19 individuals have received the award twice.
 
 
 
 
 
 
 
Who was the the FIRST recipient?            
 
 
 
 
 

Jacob Parrott, a Union Army private, received the first Medal of Honor on March 25, 1863, for his actions during the Civil War's Great Locomotive Chase.   He was one of six recipients of the award from the Andrews' Raiders, who attempted to sabotage Confederate railroad lines  
 
 
 
 
Who was the youngest recipient?
 
 
 
 
 
 
 
Willie Johnston - a Union drummer boy from the Civil War who was 11 years old when he earned the award during the Seven Days Battles. He was officially awarded the medal in 1863 for his bravery in refusing to abandon his drum during a difficult retreat.
 
 
 
 
WW2 - MARINES:
Jack Lucas. Youngest USMC Medal of Honor recipient in WWII.
He lied about his age and enlisted at 14. He had to promise his mother that he'd go back to school when the war was over or she'd have turned him in. He was found out when he was 16 and was being outprocessed when he went AWOL by stowing away on a troopship on it's way to Iwo Jima.
 
He earned the MoH by diving on 2 Japanese grenades to save his comrades. They marked him as dead and moved on. Graves registration realized he was alive and shipped him home.
 
After a year in the hospital, he was awarded the Medal of Honor by President Truman and medically discharged. At 19, he kept his promise to his mother and at 19, he enrolled in the 9th grade.
 
 
 
 
 
 
 
 
 
How many recipients are still alive?
 
 
 
 
 
 
 
 
 
Currently 61 living recipients as of early 2025.
 
 
Some recipients are still on active duty, such as Thomas Payne.  
 
Vietnam War
Dwight W. Birdwell: Awarded for his actions in 1968.
Patrick H. Brady: Awarded for his actions in 1968.
Sammy L. Davis: Awarded for his actions in 1967.
John J. Duffy: Awarded for his actions in 1972.  
 
War on Terrorism
Edward C. Byers Jr.: Awarded for actions in Afghanistan in 2012.
William K. Carpenter: Awarded for actions in Afghanistan in 2010.

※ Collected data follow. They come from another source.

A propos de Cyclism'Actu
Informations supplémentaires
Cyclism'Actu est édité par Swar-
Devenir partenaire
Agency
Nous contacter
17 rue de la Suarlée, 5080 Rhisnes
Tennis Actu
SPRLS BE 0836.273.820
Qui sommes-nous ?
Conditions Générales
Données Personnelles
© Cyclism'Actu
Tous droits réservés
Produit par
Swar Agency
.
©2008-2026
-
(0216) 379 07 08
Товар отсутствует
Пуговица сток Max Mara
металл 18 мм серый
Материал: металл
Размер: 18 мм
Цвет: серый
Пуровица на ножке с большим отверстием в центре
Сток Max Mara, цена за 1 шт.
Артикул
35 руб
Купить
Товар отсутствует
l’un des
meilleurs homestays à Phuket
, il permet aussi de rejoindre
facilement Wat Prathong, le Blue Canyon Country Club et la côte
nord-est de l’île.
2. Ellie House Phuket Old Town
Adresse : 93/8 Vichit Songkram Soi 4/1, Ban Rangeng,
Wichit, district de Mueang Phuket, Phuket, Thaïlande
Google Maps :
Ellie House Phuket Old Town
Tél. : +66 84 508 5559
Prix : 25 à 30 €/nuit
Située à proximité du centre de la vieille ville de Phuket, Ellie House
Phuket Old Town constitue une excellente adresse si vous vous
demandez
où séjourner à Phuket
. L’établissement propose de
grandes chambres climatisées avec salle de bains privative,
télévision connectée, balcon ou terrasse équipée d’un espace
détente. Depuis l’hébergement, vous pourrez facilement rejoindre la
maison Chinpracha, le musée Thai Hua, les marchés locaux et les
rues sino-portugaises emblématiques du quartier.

Ty M. Carter: Awarded for actions in Afghanistan in 2009. 
 
 
 
 
 
 
 
 
 
 
Who is the most recent recipient?
 
 
 
 
 
 
 
 
 
The most recent Medal of Honor recipients are
Privates William Simon Harris and James W. McIntyre, awarded in January 2025 for their actions during the Philippine Insurrection.
 
For a posthumous recipient,
Corporal Fred B. McGee was awarded on January 3, 2025, for his actions during the Vietnam War. The most recent living recipient was Larry Taylor, who died in January 2024, though his award was for an action in 1968.
 
 
 
 
 
 
 
 
Has a woman ever been awarded the MoH?
 
 
 
 
 
 
 
Dr. Mary Walker is the only woman to receive the award; her medal was initially rescinded but reinstated. She was a civilian Army contract surgeon during the Civil War.  
 
 
 
 
 
 
 
Has a US president received the Medal of Honor?  
 
 
 
 
 
 
Theodore Roosevelt is the only U.S. president who is a sole recipient of the Medal of Honor. He earned the award for his actions as a Lieutenant Colonel with the Rough Riders during the Spanish-American War's Battle of San Juan Hill in 1898. Although initially overlooked, President Bill Clinton posthumously awarded him the Medal of Honor in 2001.    
 
 
 
 
 
 
 
 
Has anyone ever refused a Medal of Honor?  
 
 
 
 
 
 
 
 
 
 
Harry S. Truman, the 33rd President of the United States turned it down. He served as Captain of artillery during WWI and was an army reserve Colonel before retiring from the military. However, he refused to accept it.
 
 
 
 
 
 
 
 
Has a foreigner ever been awarded the MoH?
 
 
 
 
 
 
 
 
 
Yes, there have been numerous foreign-born Medal of Honor recipients, including immigrants from countries like England, Ireland, Germany, Italy, and Mexico.
 
 
There is no requirement for a recipient to be a U.S. citizen at the time of their service, but they must serve in the U.S. military. 
 
 
In fact, about 20% of the recipients are immigrants.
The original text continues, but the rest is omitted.